2020年6月29日
第1章 メンタルヘルスとは何かを正しく理解するために
PARAGRAPH 1 今なぜ職場でメンタルヘルスが必要なのか
企業がメンタルヘルスに対して最初に関心を持つようになったのは、不幸なことではあるが、1889年2月9日早朝の日航機の墜落事故が契機であると言えよう。マスコミによるK機長の「心身症」報道は、「精神障害」によるものと判明さえるまで社会的に大きな反響を呼んだ。各企業の人事・労務や安全衛生あるいは健康管理等の担当者は少なからずショックを覚え、そのリアクションとして「精神衛生管理」の必要性につながったと考えられる。
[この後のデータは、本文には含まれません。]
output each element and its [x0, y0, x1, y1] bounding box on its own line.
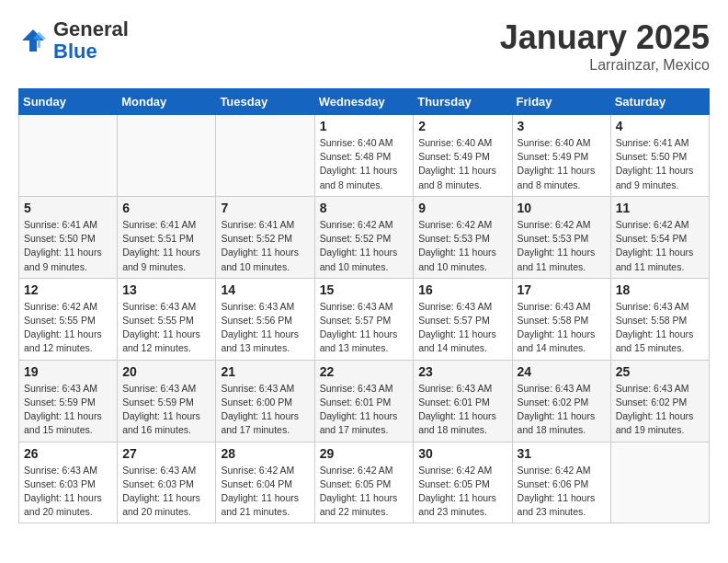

また、1995年頃から、高年齢化や成人病の増加が社会的問題となるにしたがい、「より豊かな人生の創造と健やかな心身の健康開発」こそが職業生活の基盤であるという労働安全衛生法の主旨を基本に「THP(Total Health Plan)」の考え方が多くの企業に導入された。
それに従い、単なる「疾病管理」という次元を離れて、心身共に疲憊して活力を失っている従業員を、より健康に活性化させる必要性から、メンタルヘルスのニーズが高まってきていると考えても良いだろう。